▸ **GIVEN INFORMATION**
--- START ---

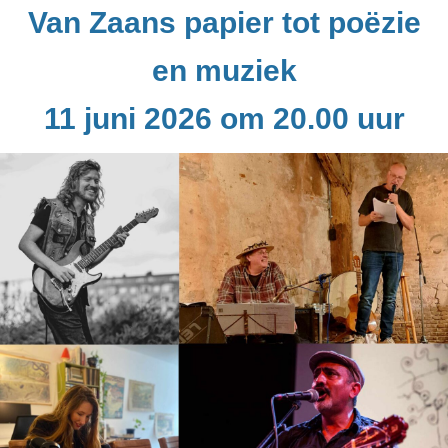
Van Zaans papier tot poëzie
en muziek
11 juni 2026 om 20.00 uur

--- END ---

▸ **PROBLEM DESCRIPTION**
When you set down the material above, keep every word exact and include no pictures.

▸ **TASK OUTPUT**
Van Zaans papier tot poëzie
en muziek
11 juni 2026 om 20.00 uur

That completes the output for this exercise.